AIM OF THE TASK> Verbatim copy without images: return all of the data as it stands.

INFORMATION SHOWN>

******************************

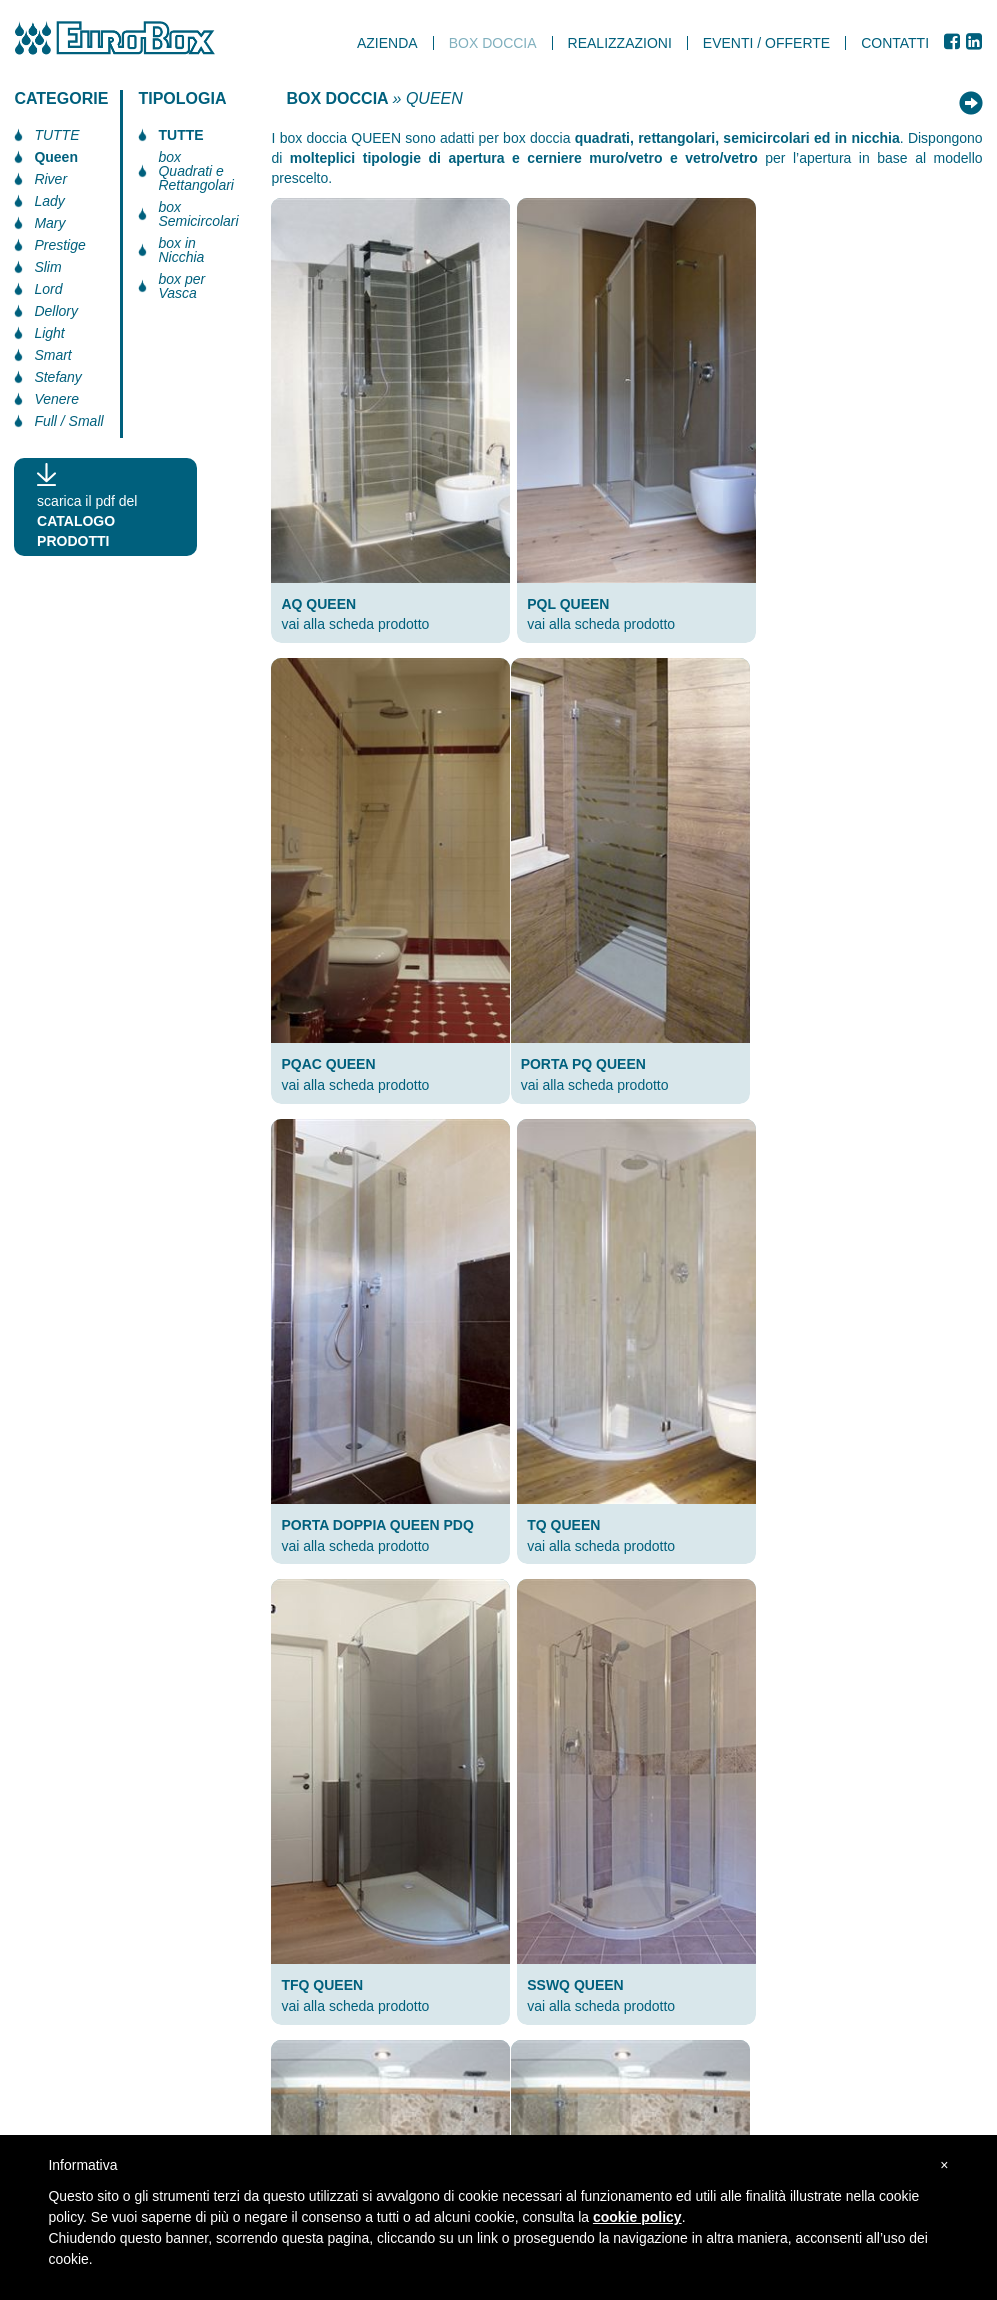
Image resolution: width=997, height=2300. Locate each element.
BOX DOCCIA (337, 98)
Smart (52, 355)
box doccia (494, 43)
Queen (56, 157)
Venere (56, 399)
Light (49, 333)
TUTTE (56, 135)
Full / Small (68, 421)
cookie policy (639, 2217)
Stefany (57, 377)
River (50, 179)
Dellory (56, 311)
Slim (47, 267)
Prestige (59, 245)
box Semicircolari (198, 214)
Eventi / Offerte (767, 43)
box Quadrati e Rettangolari (196, 171)
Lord (48, 289)
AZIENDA (388, 43)
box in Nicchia (181, 250)
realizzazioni (620, 43)
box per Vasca (181, 286)
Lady (49, 201)
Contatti (896, 43)
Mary (49, 223)
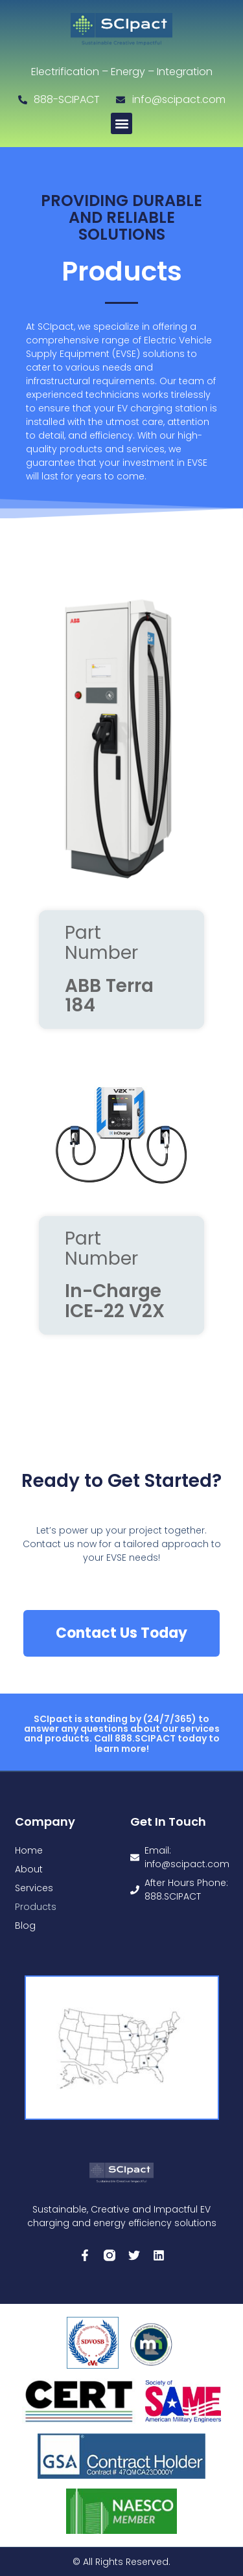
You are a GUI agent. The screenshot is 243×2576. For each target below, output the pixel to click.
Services (34, 1887)
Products (35, 1906)
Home (29, 1850)
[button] (121, 123)
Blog (25, 1925)
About (29, 1869)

******************************

RESPONSE TO THIS TASK>
Image resolution: width=997, height=2300. Locate each element.
BOX DOCCIA (337, 98)
Smart (52, 355)
box doccia (494, 43)
Queen (56, 157)
Venere (56, 399)
Light (49, 333)
TUTTE (56, 135)
Full / Small (68, 421)
cookie policy (639, 2217)
Stefany (57, 377)
River (50, 179)
Dellory (56, 311)
Slim (47, 267)
Prestige (59, 245)
box Semicircolari (198, 214)
Eventi / Offerte (767, 43)
box Quadrati e Rettangolari (196, 171)
Lord (48, 289)
AZIENDA (388, 43)
box in Nicchia (181, 250)
realizzazioni (620, 43)
box per Vasca (181, 286)
Lady (49, 201)
Contatti (896, 43)
Mary (49, 223)
You are a GUI agent. The screenshot is 243×2576. For each target below, output the pixel to click.
Services (34, 1887)
Products (35, 1906)
Home (29, 1850)
[button] (121, 123)
Blog (25, 1925)
About (29, 1869)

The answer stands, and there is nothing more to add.